State representative Mark Windle introduced a bill that calls for the “creation of a fund for the design, construction and installation of the statue, which would be added to the Nashville grounds in recognition of Parton’s contributions to her home state,” according to The Hill. It would be financed by gifts, grants and donations specifically allocated to the project.

The new bill comes after thousands signed a petition to replace statues of Confederate leaders with a statue of the country music icon instead.

“History should not be forgotten, but we need not glamorize those who do not deserve our praise. Instead, let us honor a true Tennessee hero, Dolly Parton,” Alex Parsons, who started the petition, said at the time. “Aside from her beautiful music, which has touched the hearts and lives of millions of Americans, Dolly Parton’s philanthropic heart has unquestionably changed the world for the better.”

Fox 17 reports that Windle’s bill says, “The statute of Dolly Parton is to be located on the capitol grounds facing in the direction of the Ryman Auditorium. The commission shall solicit input from the public and other interested parties for purposes of developing the plan, including proposed design concepts for the statue.”

The Grand Ole Opry member has yet to comment on the proposed legislation. But of all her successes, Parton says her biggest one for her personally is her philanthropic Imagination Library, which has far exceeded her original goal.

“That is one of the things I am proudest of, of all the things that I’ve done since I’ve been in the business,” Parton told Marie Claire. “My dad — and a lot of my relatives, and a lot of people in that part of the country [where I’m from], but especially my dad — couldn’t read and write. He was kind of embarrassed by that, and he thought it was too hard of a thing to learn to do after he was grown. And I just remember feeling bad for my dad because he was so smart. And I thought, ‘Lord, if he’d had an education, no telling what all he could have been.’”

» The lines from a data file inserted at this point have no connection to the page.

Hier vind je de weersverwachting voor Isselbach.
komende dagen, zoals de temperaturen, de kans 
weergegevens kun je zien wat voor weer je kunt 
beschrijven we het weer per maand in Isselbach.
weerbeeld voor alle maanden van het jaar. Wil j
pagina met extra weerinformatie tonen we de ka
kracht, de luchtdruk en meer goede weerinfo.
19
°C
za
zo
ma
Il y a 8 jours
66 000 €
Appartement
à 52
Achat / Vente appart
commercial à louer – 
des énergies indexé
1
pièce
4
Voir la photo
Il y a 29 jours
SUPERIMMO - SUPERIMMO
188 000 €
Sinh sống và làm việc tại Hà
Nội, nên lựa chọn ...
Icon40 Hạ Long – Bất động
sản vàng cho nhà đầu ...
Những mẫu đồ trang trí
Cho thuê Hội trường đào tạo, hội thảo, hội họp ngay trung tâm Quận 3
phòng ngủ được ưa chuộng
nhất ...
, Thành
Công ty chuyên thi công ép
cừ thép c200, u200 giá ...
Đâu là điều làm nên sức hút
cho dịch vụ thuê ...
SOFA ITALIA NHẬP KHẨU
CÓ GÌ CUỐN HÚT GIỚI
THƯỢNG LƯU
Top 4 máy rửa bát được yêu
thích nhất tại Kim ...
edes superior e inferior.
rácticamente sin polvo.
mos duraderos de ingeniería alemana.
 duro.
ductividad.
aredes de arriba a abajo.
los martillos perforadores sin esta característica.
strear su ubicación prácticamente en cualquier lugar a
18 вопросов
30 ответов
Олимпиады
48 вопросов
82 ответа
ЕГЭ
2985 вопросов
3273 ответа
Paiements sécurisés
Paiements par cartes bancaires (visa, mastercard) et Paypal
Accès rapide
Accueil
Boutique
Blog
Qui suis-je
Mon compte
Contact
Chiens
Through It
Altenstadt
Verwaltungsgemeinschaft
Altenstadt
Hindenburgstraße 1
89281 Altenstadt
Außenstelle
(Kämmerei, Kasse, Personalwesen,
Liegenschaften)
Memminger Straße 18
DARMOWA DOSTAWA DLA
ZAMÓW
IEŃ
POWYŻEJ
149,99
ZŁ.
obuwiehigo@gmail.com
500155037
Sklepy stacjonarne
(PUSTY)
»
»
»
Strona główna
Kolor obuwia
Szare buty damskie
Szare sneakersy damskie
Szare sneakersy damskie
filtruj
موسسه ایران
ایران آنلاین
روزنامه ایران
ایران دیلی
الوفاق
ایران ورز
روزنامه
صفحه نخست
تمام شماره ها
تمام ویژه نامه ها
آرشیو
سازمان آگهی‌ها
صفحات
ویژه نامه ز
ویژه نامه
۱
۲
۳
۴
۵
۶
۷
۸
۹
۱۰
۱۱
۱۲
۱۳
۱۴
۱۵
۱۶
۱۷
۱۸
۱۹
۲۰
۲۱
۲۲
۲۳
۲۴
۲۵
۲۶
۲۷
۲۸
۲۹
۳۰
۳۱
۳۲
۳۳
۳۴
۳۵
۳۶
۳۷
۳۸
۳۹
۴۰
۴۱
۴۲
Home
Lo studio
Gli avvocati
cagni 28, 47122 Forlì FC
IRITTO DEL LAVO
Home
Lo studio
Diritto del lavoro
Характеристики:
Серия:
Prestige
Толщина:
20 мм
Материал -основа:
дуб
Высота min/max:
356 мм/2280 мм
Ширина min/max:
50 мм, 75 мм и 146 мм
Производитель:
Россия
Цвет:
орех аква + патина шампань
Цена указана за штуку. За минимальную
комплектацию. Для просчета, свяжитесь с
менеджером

I’d hoped that it would [be] there, in the county, maybe just a few counties over,” she continued. “But then the governor at the time was a man named Phil Bredesen, wonderful man, and he got wind of the program, and he said, ‘Well, this is a great program. Let’s take this all over Tennessee.’ So we did. And the next thing you know, we went into Canada, and now we’re all over the world, different parts. And so we’ve given away like 150 million books. And my dad got to live long enough to see it doing well.”